*** Exercise data

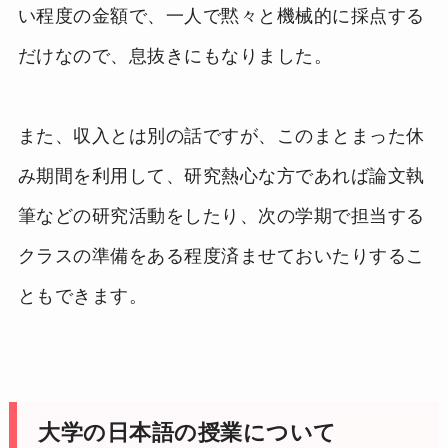
い程度の金額で、一人で黙々と機械的に採点する
だけなので、息抜きにもなりました。
また、収入とは別の話ですが、このまとまった休
み期間を利用して、研究熱心な方であれば論文執
筆などの研究活動をしたり、次の学期で担当する
クラスの準備をある程度済ませておいたりするこ
ともできます。
大学の日本語の授業について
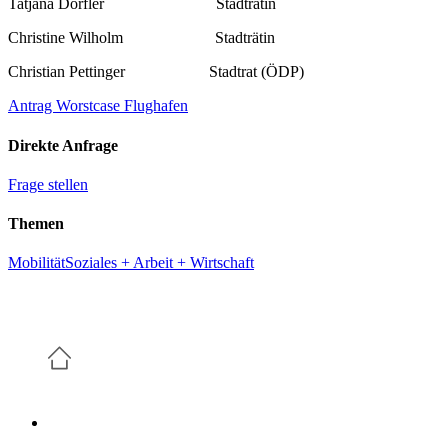
Tatjana Dörfler Stadträtin
Christine Wilholm Stadträtin
Christian Pettinger Stadtrat (ÖDP)
Antrag Worstcase Flughafen
Direkte Anfrage
Frage stellen
Themen
Mobilität
Soziales + Arbeit + Wirtschaft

******

What you need to do ▸ Exactly as they appear above, give the records again, without their pictures.

Written response ▸
い程度の金額で、一人で黙々と機械的に採点する
だけなので、息抜きにもなりました。
また、収入とは別の話ですが、このまとまった休
み期間を利用して、研究熱心な方であれば論文執
筆などの研究活動をしたり、次の学期で担当する
クラスの準備をある程度済ませておいたりするこ
ともできます。
大学の日本語の授業について
Tatjana Dörfler Stadträtin
Christine Wilholm Stadträtin
Christian Pettinger Stadtrat (ÖDP)
Antrag Worstcase Flughafen
Direkte Anfrage
Frage stellen
Themen
Mobilität
Soziales + Arbeit + Wirtschaft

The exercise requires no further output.